WHAT TO DO: Among the entries that follow, find every line with the word "untuk" and copy it.

[Saved data entries]
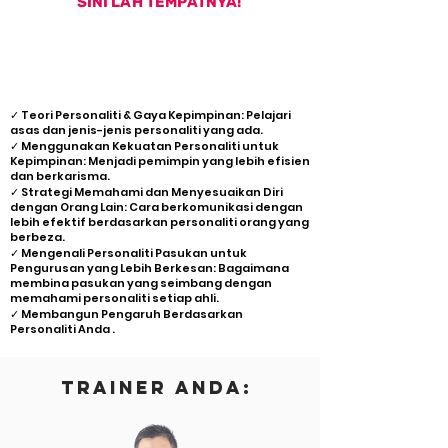
SINI LAH TEMPATNYA!
APA YANG ANDA AKAN
PELAJARI?
✓ Teori Personaliti & Gaya Kepimpinan: Pelajari
asas dan jenis-jenis personaliti yang ada.
✓ Menggunakan Kekuatan Personaliti untuk
Kepimpinan: Menjadi pemimpin yang lebih efisien
dan berkarisma.
✓ Strategi Memahami dan Menyesuaikan Diri
dengan Orang Lain: Cara berkomunikasi dengan
lebih efektif berdasarkan personaliti orang yang
berbeza.
✓ Mengenali Personaliti Pasukan untuk
Pengurusan yang Lebih Berkesan: Bagaimana
membina pasukan yang seimbang dengan
memahami personaliti setiap ahli.
✓ Membangun Pengaruh Berdasarkan
Personaliti Anda .
TRAINER ANDA:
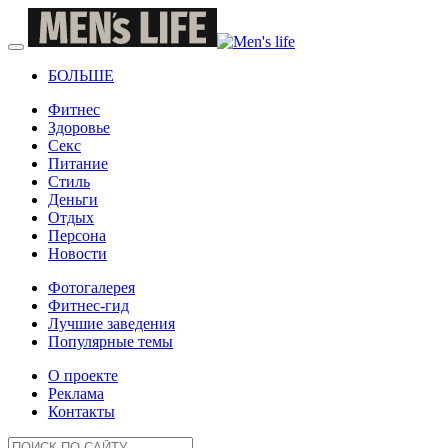
БОЛЬШЕ
Фитнес
Здоровье
Секс
Питание
Стиль
Деньги
Отдых
Персона
Новости
Фотогалерея
Фитнес-гид
Лучшие заведения
Популярные темы
О проекте
Реклама
Контакты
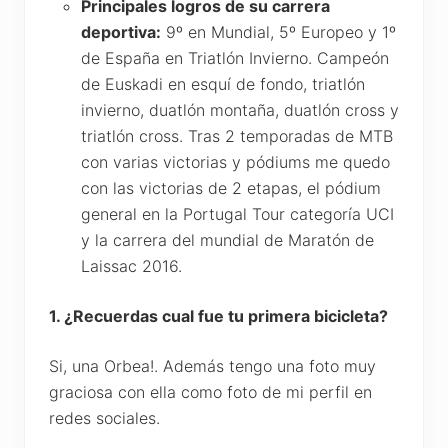
Principales logros de su carrera
deportiva:
9º en Mundial, 5º Europeo y 1º
de España en Triatlón Invierno. Campeón
de Euskadi en esquí de fondo, triatlón
invierno, duatlón montaña, duatlón cross y
triatlón cross. Tras 2 temporadas de MTB
con varias victorias y pódiums me quedo
con las victorias de 2 etapas, el pódium
general en la Portugal Tour categoría UCI
y la carrera del mundial de Maratón de
Laissac 2016.
1. ¿Recuerdas cual fue tu primera bicicleta?
Si, una Orbea!. Además tengo una foto muy
graciosa con ella como foto de mi perfil en
redes sociales.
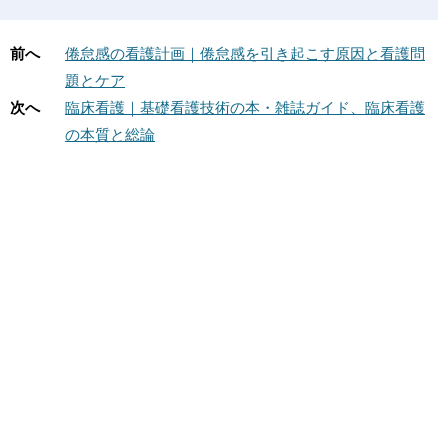
前へ
倦怠感の看護計画｜倦怠感を引き起こす原因と看護問
題とケア
次へ
臨床看護｜基礎看護技術の本・雑誌ガイド、臨床看護
の本質と総論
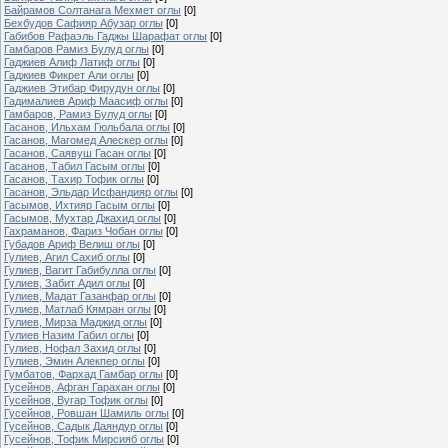
Байрамов Солтанага Мехмет оглы
[0]
Бехбудов Сафияр Абузар оглы
[0]
Габибов Рафаэль Гаджы Шарафат оглы
[0]
Гамбаров Рамиз Булуд оглы
[0]
Гаджиев Алиф Латиф оглы
[0]
Гаджиев Фикрет Али оглы
[0]
Гаджиев Этибар Фирудун оглы
[0]
Гадималиев Ариф Маасиф оглы
[0]
Гамбаров, Рамиз Булуд оглы
[0]
Гасанов, Ильхам Гюльбала оглы
[0]
Гасанов, Магомед Алескер оглы
[0]
Гасанов, Саявуш Гасан оглы
[0]
Гасанов, Табил Гасым оглы
[0]
Гасанов, Тахир Тофик оглы
[0]
Гасанов, Эльдар Исфандияр оглы
[0]
Гасымов, Ихтияр Гасым оглы
[0]
Гасымов, Мухтар Джахид оглы
[0]
Гахраманов, Фариз Чобан оглы
[0]
Губадов Ариф Велиш оглы
[0]
Гулиев, Агил Сахиб оглы
[0]
Гулиев, Вагит Габибулла оглы
[0]
Гулиев, Забит Адил оглы
[0]
Гулиев, Мадат Газанфар оглы
[0]
Гулиев, Матлаб Кямран оглы
[0]
Гулиев, Мирза Маджид оглы
[0]
Гулиев Назим Габил оглы
[0]
Гулиев, Нофал Захид оглы
[0]
Гулиев, Эмин Алекпер оглы
[0]
Гумбатов, Фархад Гамбар оглы
[0]
Гусейнов, Афган Гарахан оглы
[0]
Гусейнов, Вугар Тофик оглы
[0]
Гусейнов, Ровшан Шамиль оглы
[0]
Гусейнов, Садык Даяндур оглы
[0]
Гусейнов, Тофик Мирсияб оглы
[0]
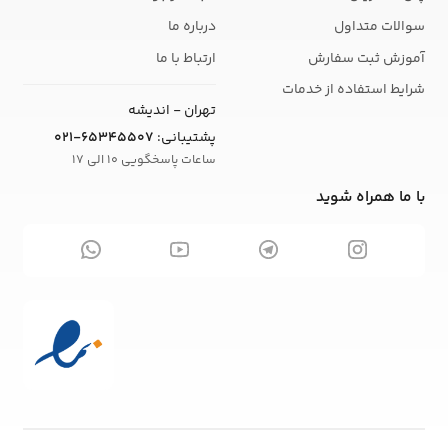
سوالات متداول
درباره ما
آموزش ثبت سفارش
ارتباط با ما
شرایط استفاده از خدمات
تهران - اندیشه
پشتیبانی:
021-65345507
ساعات پاسخگویی 10 الی 17
با ما همراه شوید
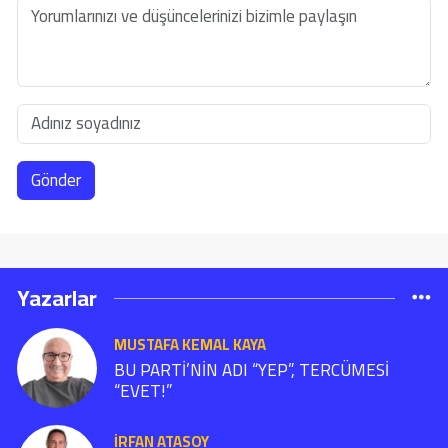
Gönder
Yazarlar
MUSTAFA KEMAL KAYA
BU PARTİ’NİN ADI “YEP”, TERCÜMESİ
“EVET!”
İRFAN ATASOY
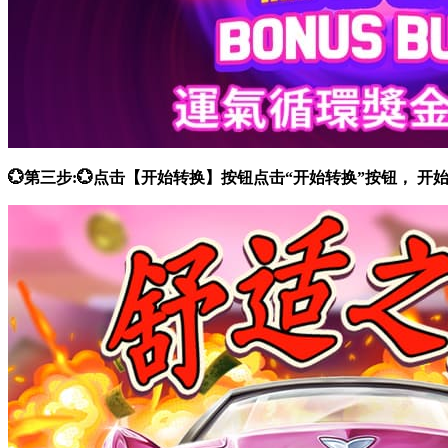
💮第三步:💮点击【开始转换】按钮点击“开始转换”按钮，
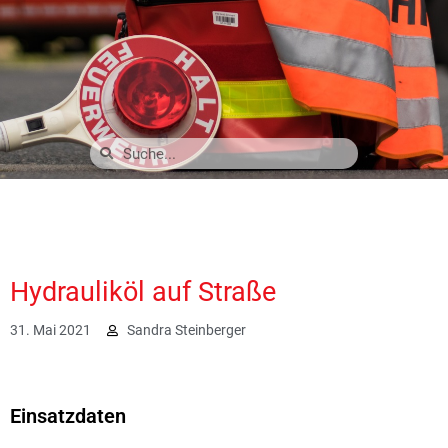
Hydrauliköl auf Straße
31. Mai 2021
Sandra Steinberger
2561
Einsatzdaten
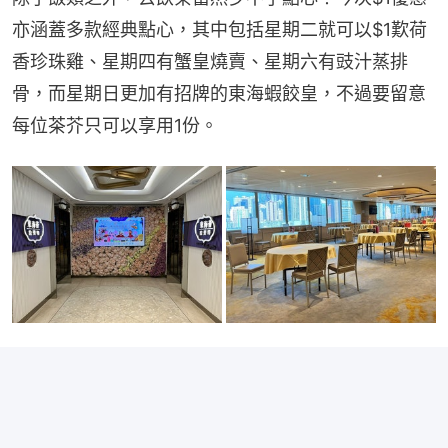
亦涵蓋多款經典點心，其中包括星期二就可以$1歎荷
香珍珠雞、星期四有蟹皇燒賣、星期六有豉汁蒸排
骨，而星期日更加有招牌的東海蝦餃皇，不過要留意
每位茶芥只可以享用1份。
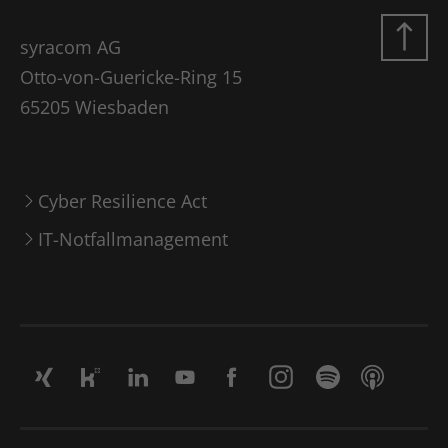
syracom AG
Otto-von-Guericke-Ring 15
65205 Wiesbaden
Cyber Resilience Act
IT-Notfallmanagement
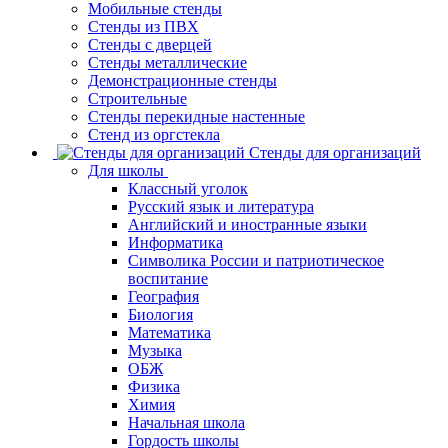
Мобильные стенды
Стенды из ПВХ
Стенды с дверцей
Стенды металлические
Демонстрационные стенды
Строительные
Стенды перекидные настенные
Стенд из оргстекла
Стенды для организаций
Для школы
Классный уголок
Русский язык и литература
Английский и иностранные языки
Информатика
Символика России и патриотическое
воспитание
География
Биология
Математика
Музыка
ОБЖ
Физика
Химия
Начальная школа
Гордость школы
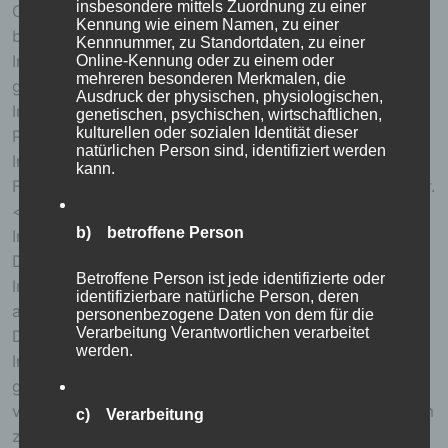
insbesondere mittels Zuordnung zu einer
Cookies dauerhaft widersprechen. Ferner können
Kennung wie einem Namen, zu einer
bereits gesetzte Cookies jederzeit über einen
Kennnummer, zu Standortdaten, zu einer
Internetbrowser oder andere Softwareprogramme
Online-Kennung oder zu einem oder
mehreren besonderen Merkmalen, die
gelöscht werden. Dies ist in allen gängigen
Ausdruck der physischen, physiologischen,
Internetbrowsern möglich. Deaktiviert die betroffene
genetischen, psychischen, wirtschaftlichen,
kulturellen oder sozialen Identität dieser
Person die Setzung von Cookies in dem genutzten
natürlichen Person sind, identifiziert werden
Internetbrowser, sind unter Umständen nicht alle
kann.
Funktionen unserer Internetseite vollumfänglich nutzbar.
<h4>Erfassung von allgemeinen Daten und
b) betroffene Person
Informationen</h4>
Die Internetseite erfasst mit jedem Aufruf der
Betroffene Person ist jede identifizierte oder
Internetseite durch eine betroffene Person oder ein
identifizierbare natürliche Person, deren
automatisiertes System eine Reihe von allgemeinen
personenbezogene Daten von dem für die
Verarbeitung Verantwortlichen verarbeitet
Daten und Informationen. Diese allgemeinen Daten und
werden.
Informationen werden in den Logfiles des Servers
gespeichert. Erfasst werden können die (1)
verwendeten Browsertypen und Versionen, (2) das vom
c) Verarbeitung
zugreifenden System verwendete Betriebssystem, (3)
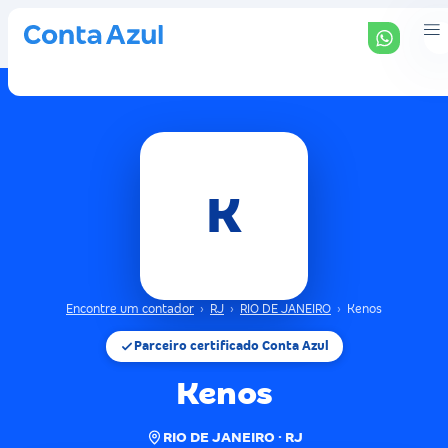
K
Encontre um contador
›
RJ
›
RIO DE JANEIRO
›
Kenos
Parceiro certificado Conta Azul
Kenos
RIO DE JANEIRO · RJ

OUTPUT FOR THIS EXERCISE:
✓ Menggunakan Kekuatan Personaliti untuk
✓ Mengenali Personaliti Pasukan untuk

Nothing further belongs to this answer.